Vivo Energy, retailer of Shell-branded fuel and lubricants, paid the highest fees at Sh4.94 billion, followed by TotalEnergies Marketing Kenya (Sh4.2 billion), Rubis at Sh3.12 billion, Gulf Energy (Sh2.62 billion), and Lake Oil at Sh1.45 billion.

The disclosures further show that KPC's revenues grew nine percent to Sh38.59 billion in the year ended June 2025, compared to Sh35.36 billion a year earlier, driven by increased fuel throughput along its network. Net profit marginally rose to Sh7.49 billion from Sh7.4 billion in the comparable period.

The amount of money that the oil marketers pay is directly proportional to the volumes of fuel imported, which explains why Vivo, the biggest oil marketer in Kenya, paid the highest.

Unoc started directly importing refined fuel through its deal with Vitol Bahrain in May 2023, following an acrimonious fallout with Kenya, where the Ugandan government said it was not consulted before Kenya inked a Government-to-Government deal with three Gulf oil majors.
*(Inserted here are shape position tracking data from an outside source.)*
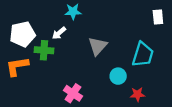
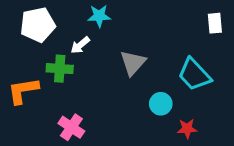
white pentagon: (22, 34) -> (38, 25), moved
cyan trapezoid: (143, 55) -> (194, 74), turned 120
pink cross: (73, 93) -> (71, 127), moved

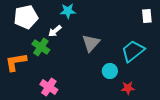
green cross: (60, 69) -> (41, 47), turned 30
cyan trapezoid: (194, 74) -> (133, 51), turned 95

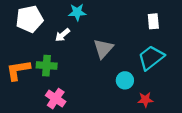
white rectangle: (147, 16) -> (153, 21), moved
green cross: (41, 47) -> (47, 66), moved, turned -30

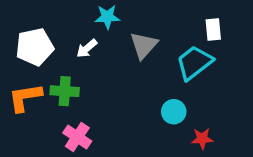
white pentagon: (30, 19) -> (35, 47), moved
gray triangle: (103, 49) -> (144, 45), moved
cyan trapezoid: (151, 58) -> (194, 63), moved

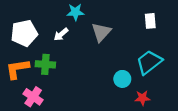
cyan trapezoid: (194, 63) -> (149, 62), moved
pink cross: (77, 137) -> (33, 97), moved

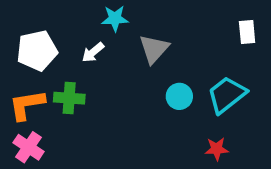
white rectangle: (150, 21) -> (247, 32), moved
cyan circle: (122, 79) -> (179, 96), moved
pink cross: (33, 97) -> (29, 147), moved

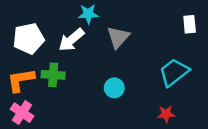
white arrow: (93, 52) -> (71, 40), size x1.5
cyan circle: (179, 96) -> (114, 88), moved

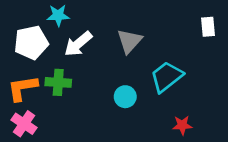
cyan star: (88, 14) -> (58, 15), moved
cyan trapezoid: (174, 72) -> (167, 77), moved

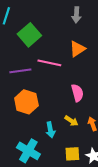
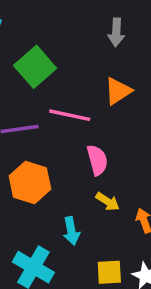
pink semicircle: (77, 93) -> (97, 160), moved
yellow arrow: (71, 121) -> (108, 202), moved

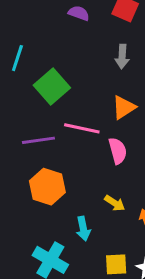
pink semicircle: (97, 160) -> (118, 151), moved

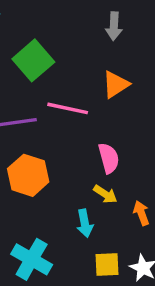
pink semicircle: (118, 151) -> (109, 158), moved
cyan arrow: (83, 229) -> (85, 223), moved

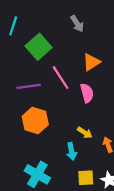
gray arrow: (114, 26) -> (77, 24), moved, turned -35
pink line: (68, 108) -> (61, 78), turned 45
pink semicircle: (109, 158) -> (87, 93), moved

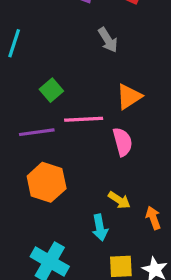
green square: (39, 47) -> (51, 90), moved, size x0.6
pink line: (61, 78) -> (84, 119), turned -60

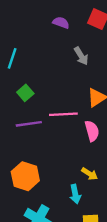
green square: (51, 90) -> (25, 93), moved
orange hexagon: (47, 182) -> (25, 176), moved

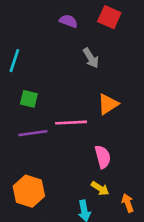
green square: (25, 93) -> (29, 99), turned -35
pink semicircle: (92, 131) -> (103, 157), moved

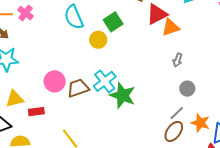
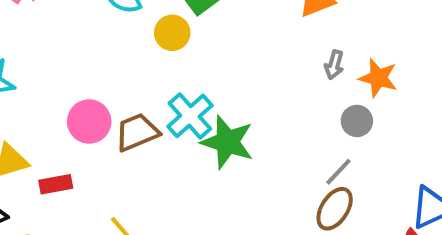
orange star: (200, 123) -> (378, 78), moved

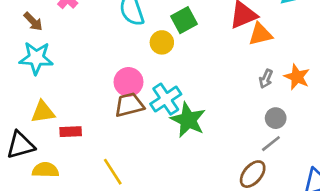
orange star: (378, 78) -> (297, 77), moved
pink circle: (89, 122) -> (129, 82), moved
gray line: (338, 172) -> (271, 144), moved

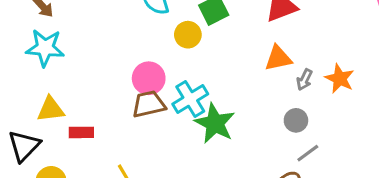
orange triangle: (260, 34) -> (278, 58), moved
gray circle: (276, 118) -> (296, 120), moved
black triangle: (20, 145) -> (24, 146), turned -32

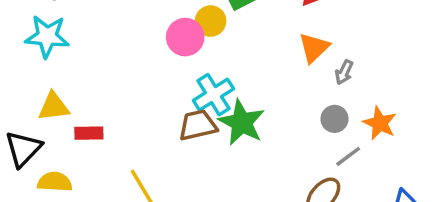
orange triangle: (278, 58) -> (314, 48), turned -32
pink circle: (149, 78) -> (185, 37), moved
orange star: (340, 79) -> (380, 123), moved
brown trapezoid: (149, 104) -> (198, 125), moved

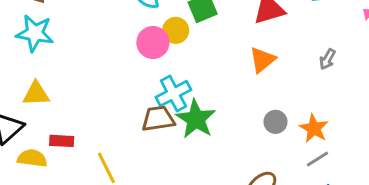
gray arrow: (344, 72) -> (327, 59), moved
red rectangle: (89, 133) -> (62, 141), moved
gray line: (348, 156) -> (317, 159), moved

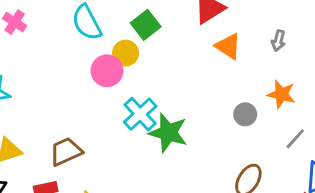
orange triangle: (262, 60) -> (228, 46), moved, turned -32
brown trapezoid: (158, 119) -> (66, 152), moved
orange star: (314, 128) -> (281, 94), moved

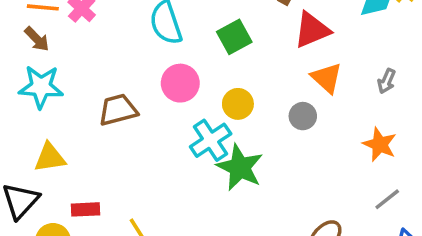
yellow circle: (126, 53) -> (238, 104), moved
gray circle: (245, 114) -> (303, 116), moved
brown trapezoid: (66, 152) -> (118, 110), moved

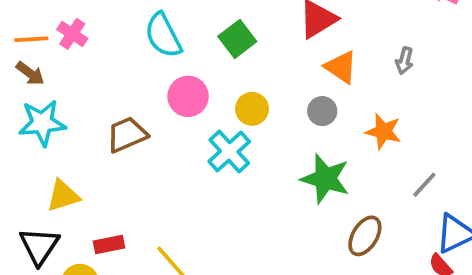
orange star: (380, 144) -> (383, 131), moved
green star: (240, 167) -> (325, 179), moved

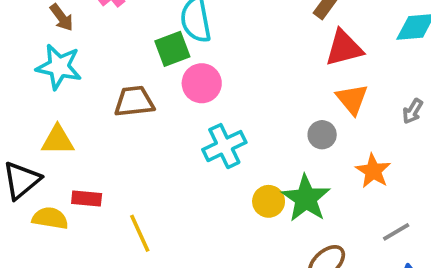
green square: (237, 39) -> (172, 49), moved
yellow circle: (252, 109) -> (269, 201), moved

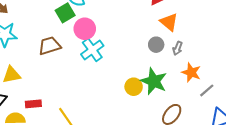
gray arrow: (413, 111) -> (178, 48), moved
cyan cross: (224, 146) -> (92, 50), moved
orange star: (373, 171) -> (191, 72), moved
Kenya rolled out a government -backed deal with Saudi Aramco, Abu Dhabi National Oil Company, and Emirates National Oil Company in April 2023, where the three supply fuel on a credit period of 180 days.

kpc

Kenya Pipeline Company (KPC) petroleum storage facility in the Industrial area, Nairobi. 

Photo credit: File | Nation Media Group

But Uganda protested the deal, saying it was not consulted, besides blaming the Kenyan deal for expensive fuel in Kampala, triggering a fallout between the two neighbors.

Kenya rejected Unoc’s licence application in September 2023, prompting Uganda to file a case at the East African Court of Justice in a bid to force Kenya to issue the licence.

Unoc got the licence in early 2024, paving the way for the company to use the tanks and pipeline of KPC to handle refined fuel supplied by Vitol Bahrain.

Unoc had targeted to start the direct importation from the start of 2024, but was forced to indefinitely delay the roll-out amid delays in getting the license from Epra.

Uganda had turned to neighboring Tanzania as a short-term solution to allow Unoc directly import fuel after Kenya denied the State oil company access to the port of Mombasa and KPC’s infrastructure.